Sunday, 24 November 2024

Nigeria in a big hole: The debtor states and what they owe their workers, pensioners

Ever since I can remember, one common phrase that I have heard so frequently in our country is that “Nigeria is a rich country that can provide for everybody.” The assumption from that belief is that with petrodollars, our country can meet the needs of all citizens in education (which has to be free from primary to university); healthcare delivery (also to be free) and other essentials of life. It is the same kind of thinking that informed the idea of subsidy in the downstream sector of the petroleum industry that is now another byword for waste and corruption.

Even when representation and taxation are supposed to go together, in Nigeria, we have virtually turned government to one big Father Christmas that makes little or no demand of citizens yet provides everything for them. That perhaps explains why at every season those in authorities keep putting thousands of people on the payroll, at practically all levels, even when there may be no real job for them to do.
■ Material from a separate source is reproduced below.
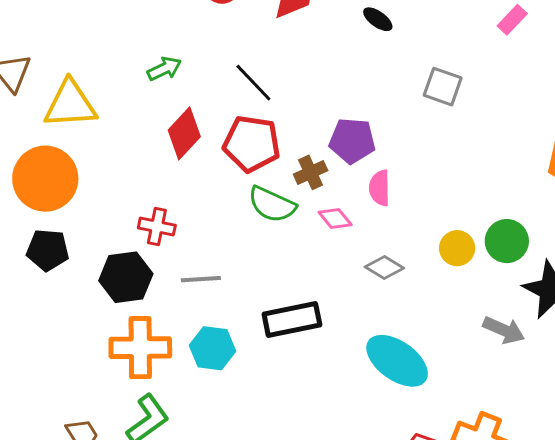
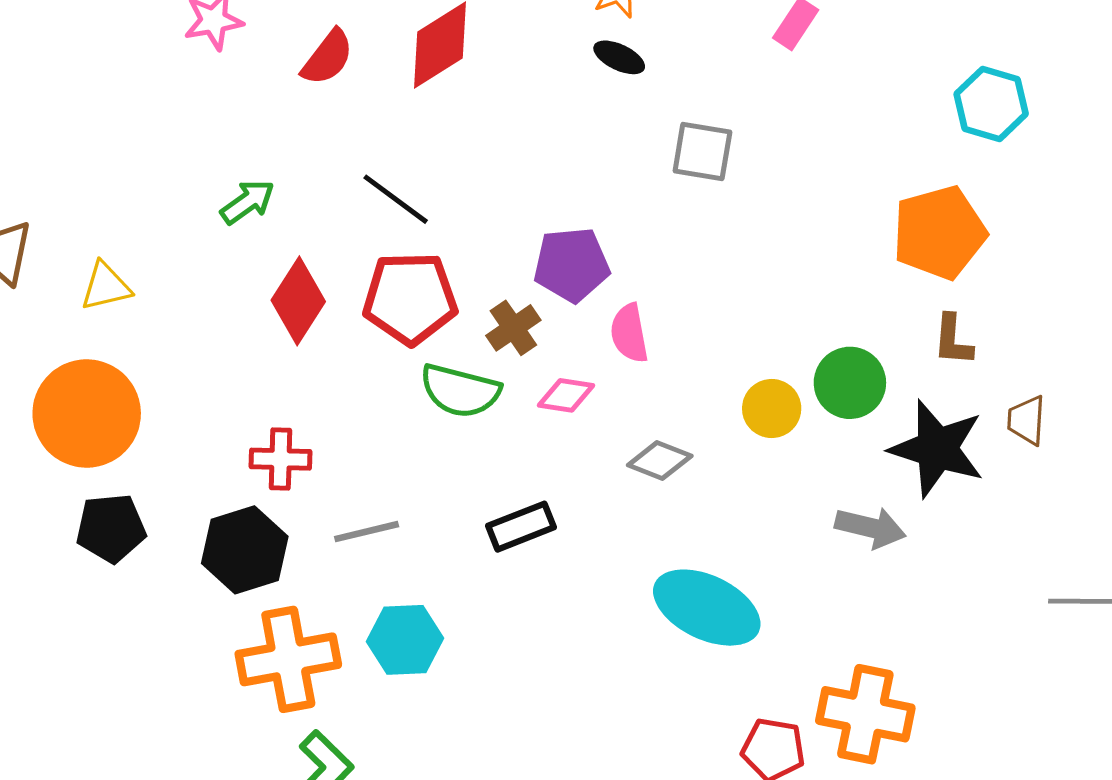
black ellipse: (378, 19) -> (619, 57), moved
yellow triangle: (70, 104) -> (106, 286), size x0.6
pink diamond: (335, 218) -> (566, 395), turned -32
black rectangle: (292, 319) -> (521, 527), moved, size x0.7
Having squandered all the opportunities to move in a direction that could have ensured national prosperity, as many countries in similar circumstance with us several decades ago have successfully done, it is no surprise that Nigeria has today ended in a big hole. Yet, while conventional wisdom teaches that when you are in such difficult situation you stop digging, it would seem that many of those in authorities actually believe that the solution to our problem lies in digging ourselves out of the hole. It never works that way.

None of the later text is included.